:: Source material

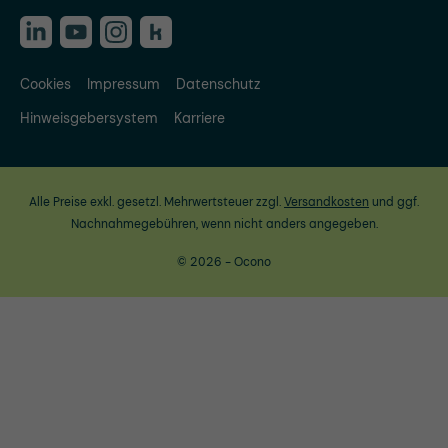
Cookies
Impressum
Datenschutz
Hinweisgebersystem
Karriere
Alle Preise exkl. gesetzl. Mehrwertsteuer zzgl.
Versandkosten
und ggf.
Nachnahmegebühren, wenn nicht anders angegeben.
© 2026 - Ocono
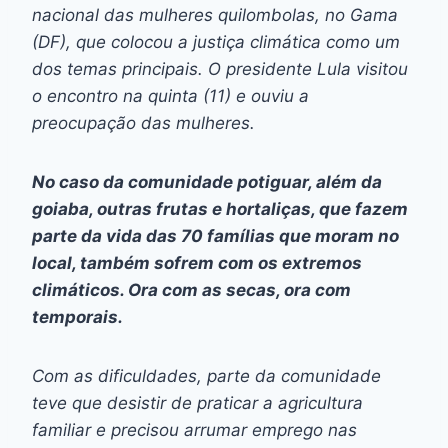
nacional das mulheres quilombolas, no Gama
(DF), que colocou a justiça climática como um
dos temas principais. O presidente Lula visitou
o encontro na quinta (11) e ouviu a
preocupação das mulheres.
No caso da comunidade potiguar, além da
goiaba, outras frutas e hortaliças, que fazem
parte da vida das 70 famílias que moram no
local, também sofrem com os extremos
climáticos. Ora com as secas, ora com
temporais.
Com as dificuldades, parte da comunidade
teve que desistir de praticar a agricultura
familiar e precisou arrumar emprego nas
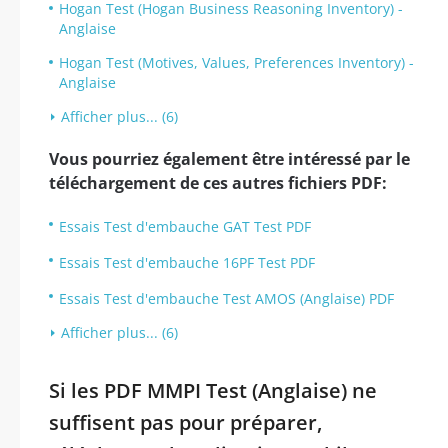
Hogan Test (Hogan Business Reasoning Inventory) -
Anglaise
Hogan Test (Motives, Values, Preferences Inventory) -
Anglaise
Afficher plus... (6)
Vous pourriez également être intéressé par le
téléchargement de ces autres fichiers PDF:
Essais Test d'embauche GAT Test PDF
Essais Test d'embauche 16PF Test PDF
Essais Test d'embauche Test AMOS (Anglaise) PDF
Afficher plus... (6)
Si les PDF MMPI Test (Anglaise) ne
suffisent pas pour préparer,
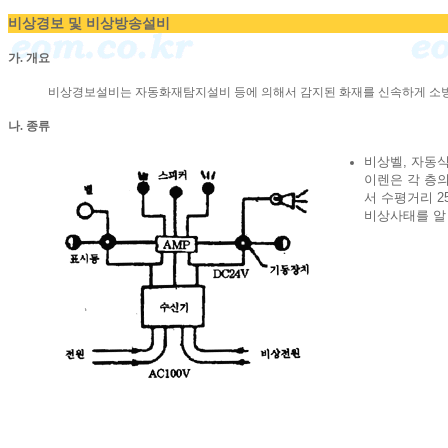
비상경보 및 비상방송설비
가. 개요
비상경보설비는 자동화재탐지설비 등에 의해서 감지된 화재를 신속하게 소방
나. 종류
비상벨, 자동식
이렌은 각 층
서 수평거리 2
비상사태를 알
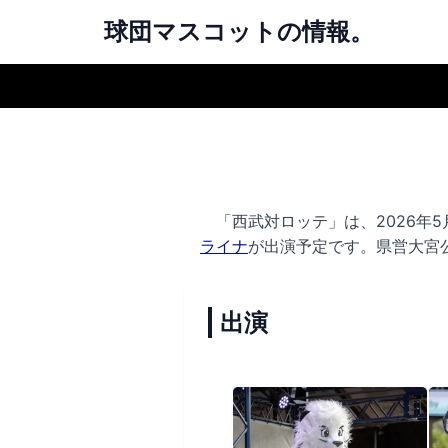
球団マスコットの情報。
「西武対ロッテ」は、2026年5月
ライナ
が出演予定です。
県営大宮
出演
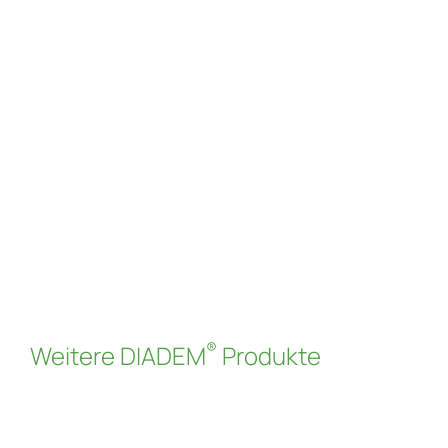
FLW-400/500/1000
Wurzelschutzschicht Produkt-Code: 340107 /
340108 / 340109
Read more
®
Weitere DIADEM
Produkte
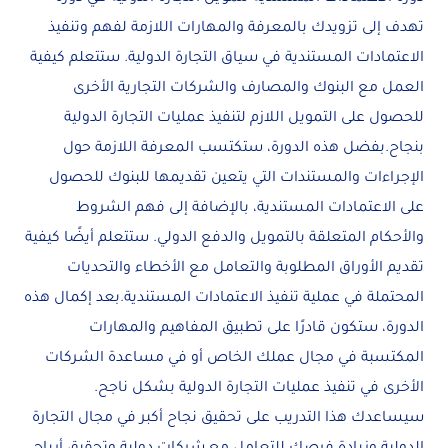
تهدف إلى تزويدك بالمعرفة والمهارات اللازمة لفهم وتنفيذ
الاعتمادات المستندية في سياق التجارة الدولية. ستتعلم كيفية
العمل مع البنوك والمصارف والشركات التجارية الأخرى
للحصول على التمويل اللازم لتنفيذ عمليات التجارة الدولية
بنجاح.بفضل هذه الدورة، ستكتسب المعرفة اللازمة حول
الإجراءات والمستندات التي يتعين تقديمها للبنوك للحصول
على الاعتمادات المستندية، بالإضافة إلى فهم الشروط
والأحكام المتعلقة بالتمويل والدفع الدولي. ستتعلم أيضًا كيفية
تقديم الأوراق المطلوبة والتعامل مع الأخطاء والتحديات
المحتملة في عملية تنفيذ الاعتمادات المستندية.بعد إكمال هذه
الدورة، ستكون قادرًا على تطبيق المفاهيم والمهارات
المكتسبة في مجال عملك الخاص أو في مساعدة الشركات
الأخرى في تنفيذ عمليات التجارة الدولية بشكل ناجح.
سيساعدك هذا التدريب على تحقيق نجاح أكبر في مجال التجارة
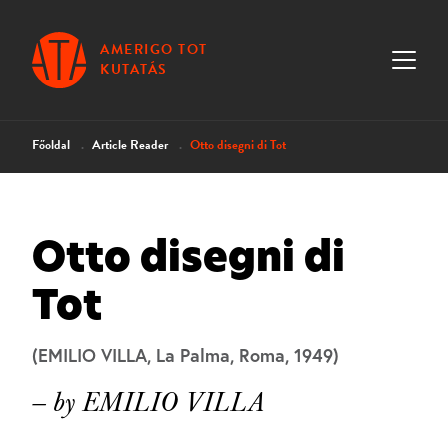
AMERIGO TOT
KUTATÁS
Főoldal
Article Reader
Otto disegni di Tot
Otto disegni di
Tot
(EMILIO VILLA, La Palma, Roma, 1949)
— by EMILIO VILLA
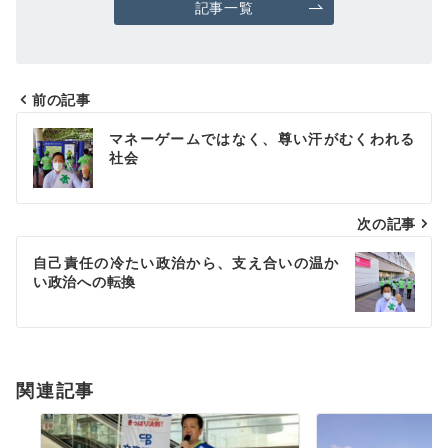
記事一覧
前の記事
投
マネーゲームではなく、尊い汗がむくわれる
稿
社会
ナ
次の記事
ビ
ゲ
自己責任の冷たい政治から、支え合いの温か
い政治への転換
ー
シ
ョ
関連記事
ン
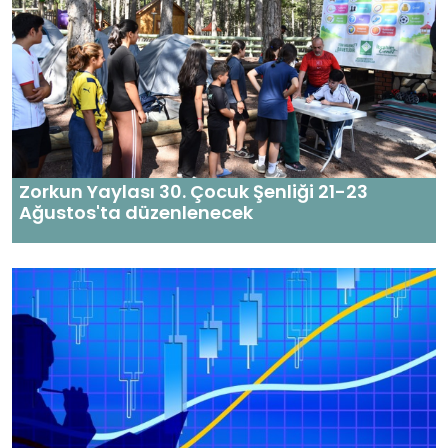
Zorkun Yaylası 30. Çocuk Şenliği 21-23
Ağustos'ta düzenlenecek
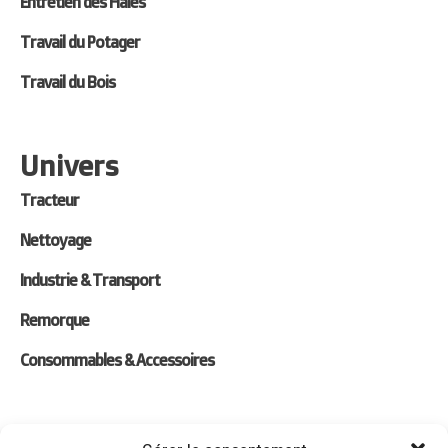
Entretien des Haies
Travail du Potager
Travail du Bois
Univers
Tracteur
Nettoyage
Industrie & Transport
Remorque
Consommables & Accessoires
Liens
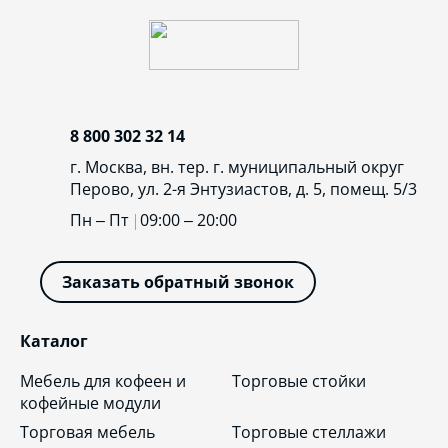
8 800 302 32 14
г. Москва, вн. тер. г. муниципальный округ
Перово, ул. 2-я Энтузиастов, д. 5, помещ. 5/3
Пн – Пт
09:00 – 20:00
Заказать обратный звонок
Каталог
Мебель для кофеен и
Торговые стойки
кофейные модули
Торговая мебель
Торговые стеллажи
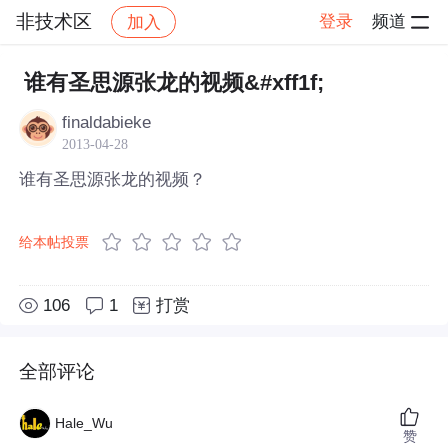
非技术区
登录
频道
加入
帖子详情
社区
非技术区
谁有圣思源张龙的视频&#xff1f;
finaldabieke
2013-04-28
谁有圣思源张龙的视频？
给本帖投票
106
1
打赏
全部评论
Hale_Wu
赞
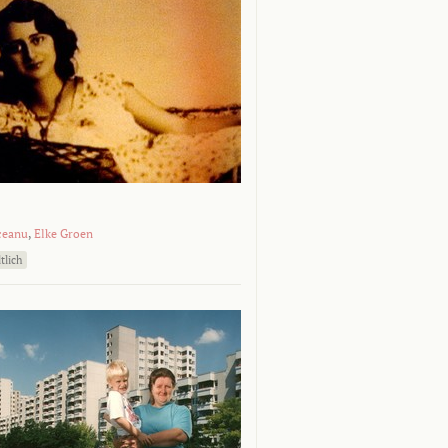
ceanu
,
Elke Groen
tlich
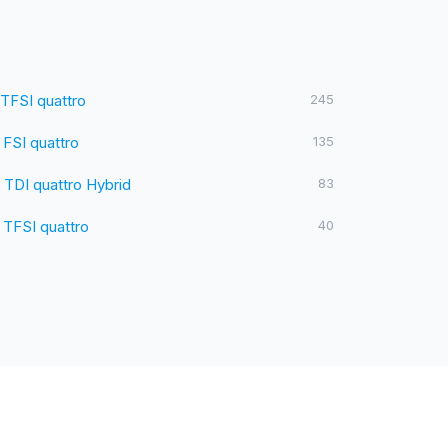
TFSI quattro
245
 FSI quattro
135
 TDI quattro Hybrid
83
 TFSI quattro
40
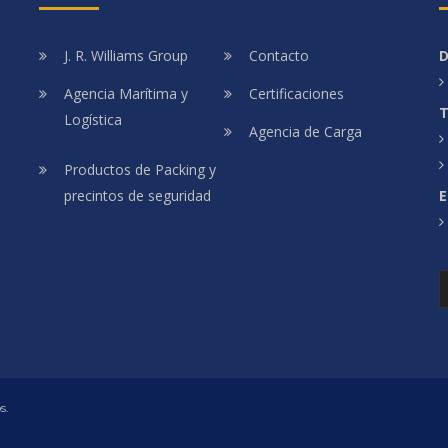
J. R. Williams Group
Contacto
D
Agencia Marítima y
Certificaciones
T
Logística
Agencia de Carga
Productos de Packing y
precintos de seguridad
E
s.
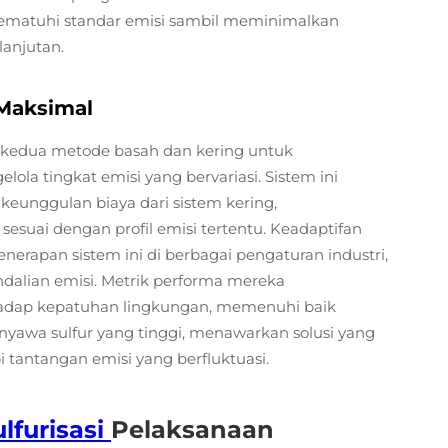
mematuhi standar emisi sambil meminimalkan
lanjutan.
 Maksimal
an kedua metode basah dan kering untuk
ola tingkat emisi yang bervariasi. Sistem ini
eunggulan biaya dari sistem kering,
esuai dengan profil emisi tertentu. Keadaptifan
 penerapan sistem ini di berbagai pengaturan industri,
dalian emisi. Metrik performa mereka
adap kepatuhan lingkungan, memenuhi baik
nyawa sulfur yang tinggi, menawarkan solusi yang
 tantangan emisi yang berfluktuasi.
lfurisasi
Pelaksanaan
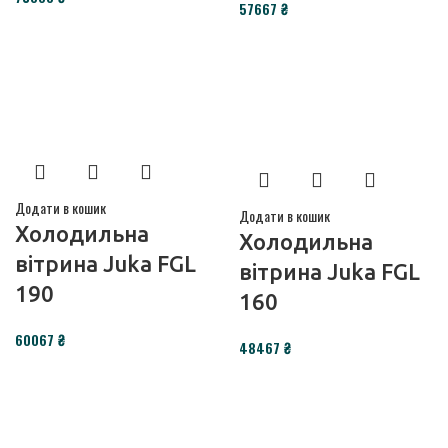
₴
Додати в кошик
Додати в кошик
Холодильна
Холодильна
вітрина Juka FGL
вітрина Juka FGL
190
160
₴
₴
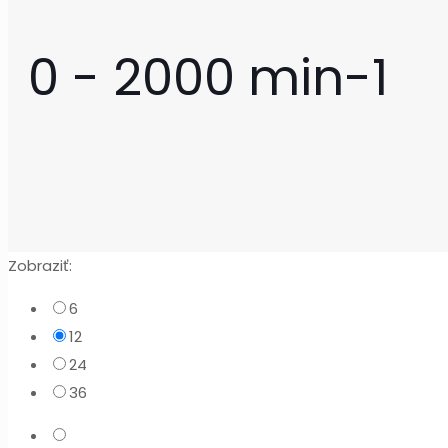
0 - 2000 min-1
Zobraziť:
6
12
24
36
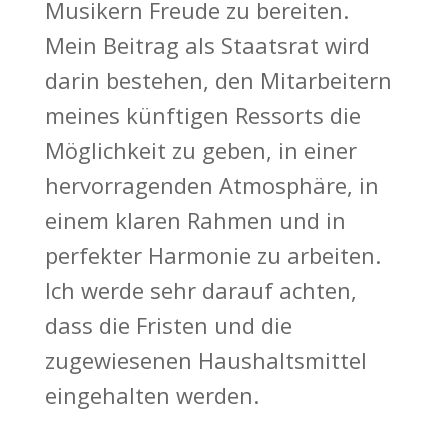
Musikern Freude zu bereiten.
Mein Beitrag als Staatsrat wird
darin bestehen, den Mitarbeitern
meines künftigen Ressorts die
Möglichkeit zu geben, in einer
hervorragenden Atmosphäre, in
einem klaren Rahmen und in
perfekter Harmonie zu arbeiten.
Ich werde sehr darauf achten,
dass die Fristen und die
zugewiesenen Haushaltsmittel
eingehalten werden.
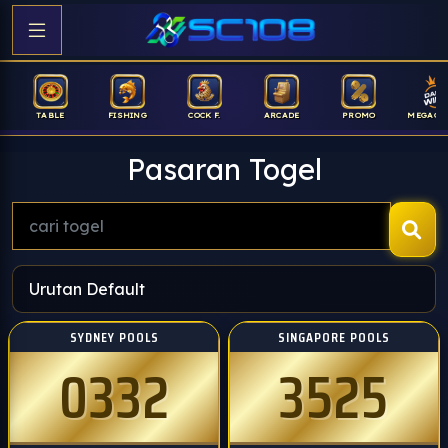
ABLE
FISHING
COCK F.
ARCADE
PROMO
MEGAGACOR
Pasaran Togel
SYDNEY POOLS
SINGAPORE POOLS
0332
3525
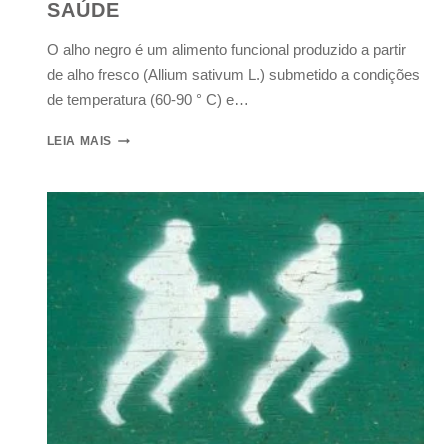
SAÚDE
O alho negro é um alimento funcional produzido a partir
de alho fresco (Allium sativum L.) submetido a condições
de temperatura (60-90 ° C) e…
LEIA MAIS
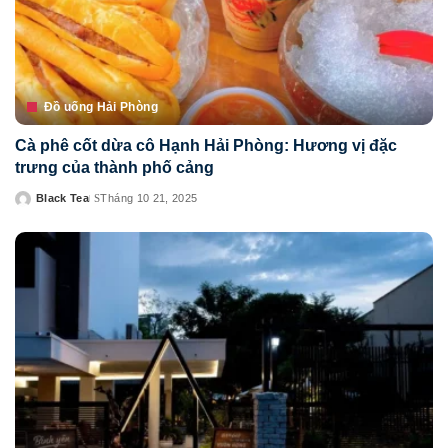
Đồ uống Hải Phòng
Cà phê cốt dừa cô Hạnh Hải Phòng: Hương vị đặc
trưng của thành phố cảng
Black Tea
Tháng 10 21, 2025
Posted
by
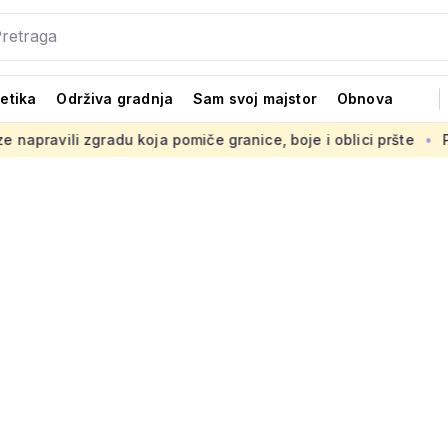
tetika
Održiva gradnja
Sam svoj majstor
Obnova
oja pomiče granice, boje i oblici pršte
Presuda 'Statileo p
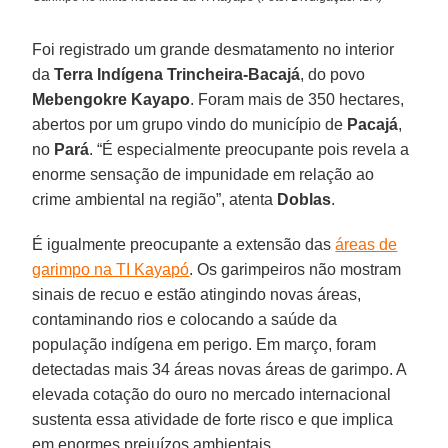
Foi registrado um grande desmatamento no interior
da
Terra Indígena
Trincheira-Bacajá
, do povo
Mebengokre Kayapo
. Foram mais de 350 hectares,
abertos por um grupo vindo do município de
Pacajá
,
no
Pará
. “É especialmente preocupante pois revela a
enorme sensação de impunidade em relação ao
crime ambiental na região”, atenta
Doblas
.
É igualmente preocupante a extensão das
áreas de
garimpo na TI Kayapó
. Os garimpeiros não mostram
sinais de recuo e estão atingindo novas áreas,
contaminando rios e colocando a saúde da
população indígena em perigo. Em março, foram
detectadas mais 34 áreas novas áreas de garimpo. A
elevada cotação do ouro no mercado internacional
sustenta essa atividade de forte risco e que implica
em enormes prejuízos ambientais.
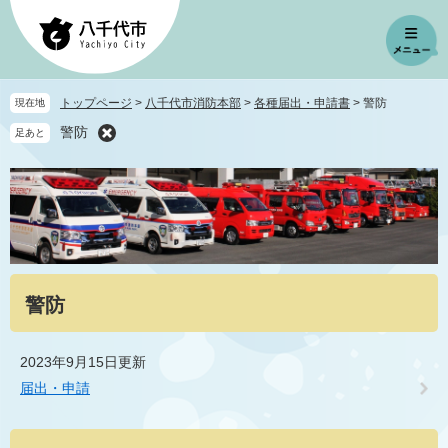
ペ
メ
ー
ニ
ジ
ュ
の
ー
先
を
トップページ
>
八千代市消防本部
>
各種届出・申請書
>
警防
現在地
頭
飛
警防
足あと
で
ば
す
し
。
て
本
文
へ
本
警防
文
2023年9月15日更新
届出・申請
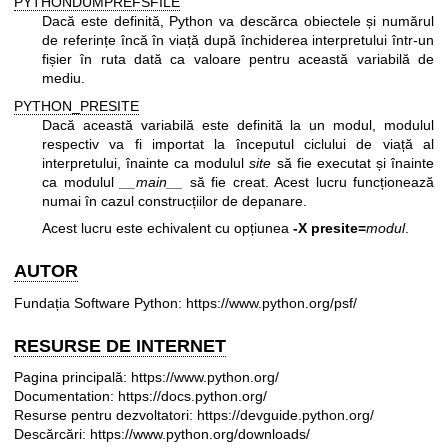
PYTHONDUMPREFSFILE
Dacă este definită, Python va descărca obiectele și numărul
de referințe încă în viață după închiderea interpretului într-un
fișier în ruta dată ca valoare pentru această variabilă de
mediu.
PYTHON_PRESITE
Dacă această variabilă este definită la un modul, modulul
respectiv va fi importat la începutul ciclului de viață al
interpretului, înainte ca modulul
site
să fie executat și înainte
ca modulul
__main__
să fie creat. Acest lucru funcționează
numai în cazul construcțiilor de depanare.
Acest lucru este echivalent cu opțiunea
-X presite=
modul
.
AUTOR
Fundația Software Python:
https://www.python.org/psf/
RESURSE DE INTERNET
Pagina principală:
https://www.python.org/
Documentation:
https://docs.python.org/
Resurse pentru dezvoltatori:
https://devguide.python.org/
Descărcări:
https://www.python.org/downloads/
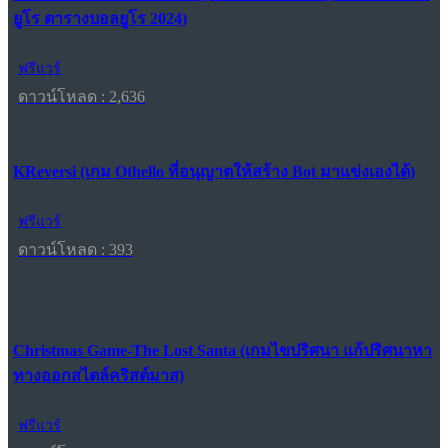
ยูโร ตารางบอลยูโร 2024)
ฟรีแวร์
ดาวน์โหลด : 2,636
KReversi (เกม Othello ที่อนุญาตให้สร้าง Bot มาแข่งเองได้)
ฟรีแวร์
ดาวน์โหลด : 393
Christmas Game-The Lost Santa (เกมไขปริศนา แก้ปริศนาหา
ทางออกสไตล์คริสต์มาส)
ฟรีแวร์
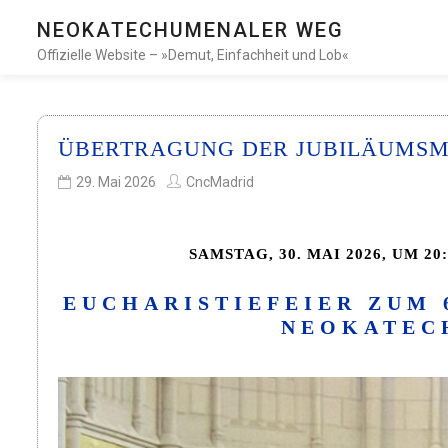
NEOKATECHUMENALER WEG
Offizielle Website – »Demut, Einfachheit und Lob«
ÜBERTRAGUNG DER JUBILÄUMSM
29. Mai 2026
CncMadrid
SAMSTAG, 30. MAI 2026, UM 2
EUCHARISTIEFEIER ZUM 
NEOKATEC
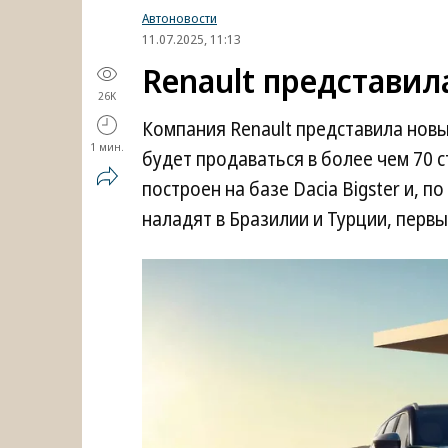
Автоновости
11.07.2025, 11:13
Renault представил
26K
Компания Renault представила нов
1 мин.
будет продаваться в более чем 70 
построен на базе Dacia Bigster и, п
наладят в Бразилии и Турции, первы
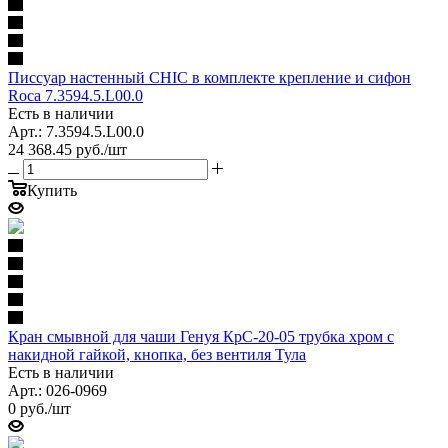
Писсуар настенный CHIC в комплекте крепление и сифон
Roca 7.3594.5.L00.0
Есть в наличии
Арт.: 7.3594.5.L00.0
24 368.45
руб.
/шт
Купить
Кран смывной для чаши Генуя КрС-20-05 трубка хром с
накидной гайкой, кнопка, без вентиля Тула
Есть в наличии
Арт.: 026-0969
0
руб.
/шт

::::

Assignment:
Bring together all lines in the records where the word "Acest" is found.

Exercise answer:
să fie creat. Acest lucru funcționează
Acest lucru este echivalent cu opțiunea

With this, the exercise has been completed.